LinkML-Map tutorial: Compiling to SQL

This tutorial walks through use of the SQL compiler

import yaml

Creating an example schema

We will use a LinkML SchemaBuilder object to progressively build up a schema, adding additional features as we go.

We'll start with a simple Person schema, with a few single valued scalar slots:

from linkml_runtime.utils.schema_builder import SchemaBuilder
from linkml_runtime.linkml_model import SlotDefinition

sb = SchemaBuilder()
sb.add_class("Person", slots=[SlotDefinition("family_name", range="string"), 
                              SlotDefinition("given_name", range="string"),
                              SlotDefinition("age_in_years", range="integer"),
                              SlotDefinition("height_in_cm", range="float"),
                              ])
sb.add_defaults()
print(yaml.dump(sb.as_dict(), sort_keys=False))

Creating a Transformer Session object

We will use a Session object which conveniently wraps a number of different capabilities; the first of these capabilities is to map (transform) data objects from one schema to another (implicit) schema using a transformer specification).

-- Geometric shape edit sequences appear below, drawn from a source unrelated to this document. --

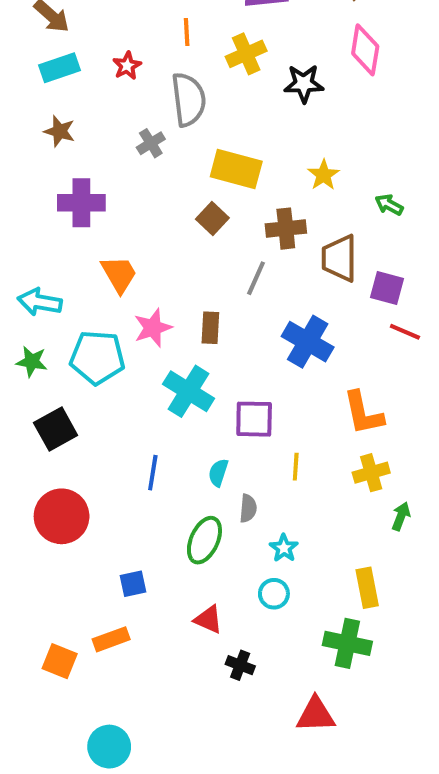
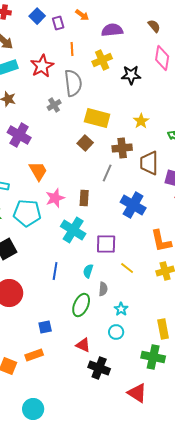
red star: (127, 66) -> (42, 66), size x1.6
purple cross: (81, 203) -> (19, 135), turned 30
yellow line: (296, 467) -> (127, 268), turned -56
black cross: (240, 665) -> (99, 368), size x1.5
red triangle: (316, 715) -> (137, 393), turned 35

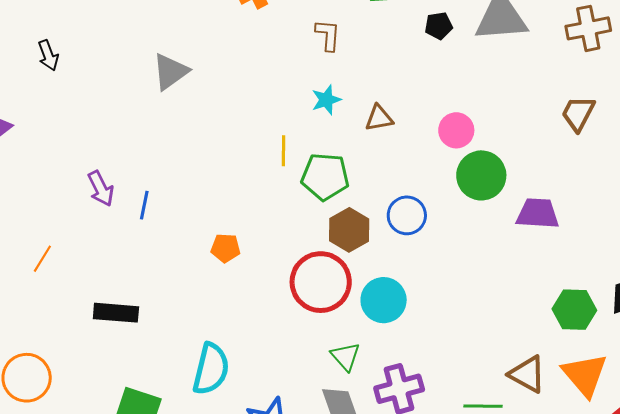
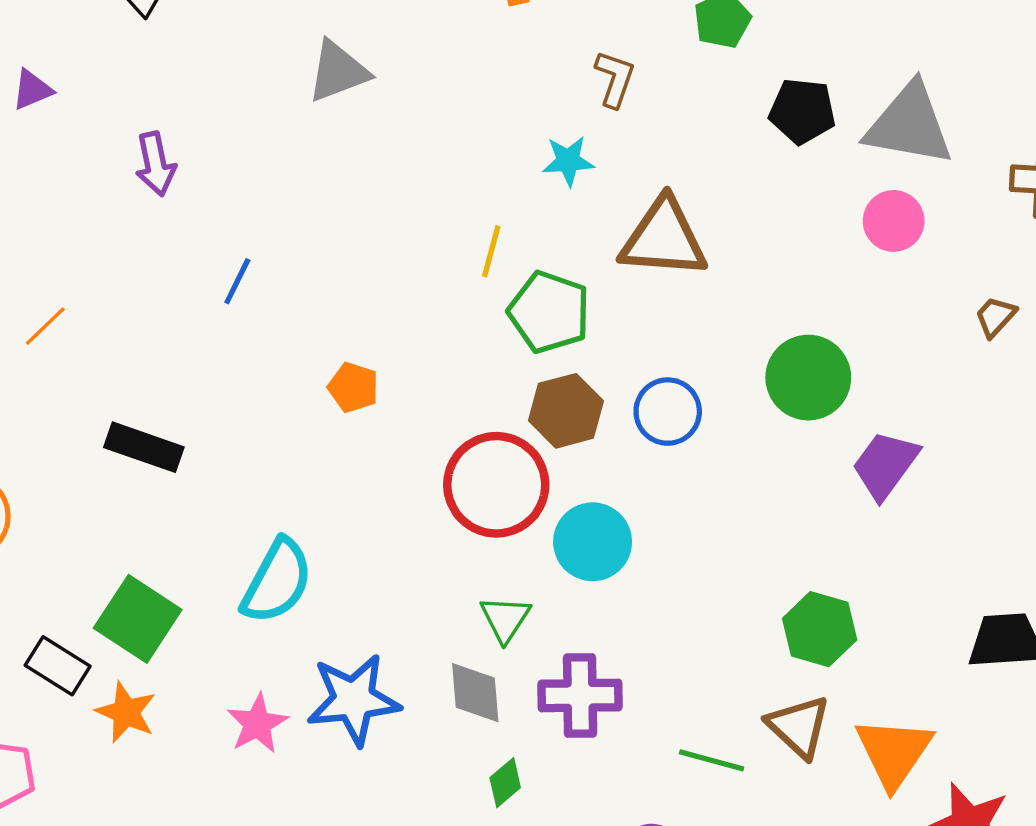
black pentagon: (439, 26) -> (802, 111), size x1.4
cyan star: (326, 100) -> (568, 161), moved
brown trapezoid: (578, 113) -> (995, 317), size x0.7
brown triangle: (379, 118) -> (664, 239), size x1.8
pink circle: (456, 130) -> (894, 221), moved
purple arrow: (101, 189) -> (156, 164), moved
purple trapezoid: (538, 214) -> (885, 465), turned -72
green hexagon: (574, 310) -> (820, 629), moved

Our initial transformer specification will be a trivial isomorphic one that:

  • maps the Person class to an Individual class
  • passes through name fields as-is
  • renames measurement fields (age_in_years and height_in_cm to age and height)
from linkml_map.session import Session

session = Session()
session.set_source_schema(sb.as_dict())
# Transformer specification (in YAML)
session.set_object_transformer("""
class_derivations:
  Individual:
    populated_from: Person
    slot_derivations:
      family_name:
        populated_from: family_name
      given_name:
        populated_from: given_name
      age:
        populated_from: age_in_years
      height:
        populated_from: height_in_cm
""")

Compiling target schema to SQL INSERTs

The LinkML-Map framework can infer the target schema from the mapping. We will take the inferred schema and write SQL INSERT statements for it.

from linkml_map.compiler.sql_compiler import SQLCompiler

compiler = SQLCompiler(source_schemaview=session.source_schemaview)
print(compiler.create_target_ddl(session.transformer_specification))
CREATE TABLE IF NOT EXISTS Individual (
  family_name TEXT,
  given_name TEXT,
  age INTEGER,
  height REAL
);

print(compiler.create_ddl(session.source_schemaview))
CREATE TABLE IF NOT EXISTS Person (
  family_name TEXT,
  given_name TEXT,
  age_in_years INTEGER,
  height_in_cm REAL
);

compiled = compiler.compile(session.transformer_specification)
print(compiled.serialization)
INSERT INTO Individual SELECT 
  family_name AS family_name, 
  given_name AS given_name, 
  age AS age_in_years, 
  height AS height_in_cm FROM Individual;

compiler.new_table_when_transforming = True
compiled = compiler.compile(session.transformer_specification)
print(compiled.serialization)
CREATE TABLE IF NOT EXISTS Individual 
  family_name AS family_name, 
  given_name AS given_name, 
  age AS age_in_years, 
  height AS height_in_cm); FROM Individual;

import duckdb
con = duckdb.connect(database=':memory:')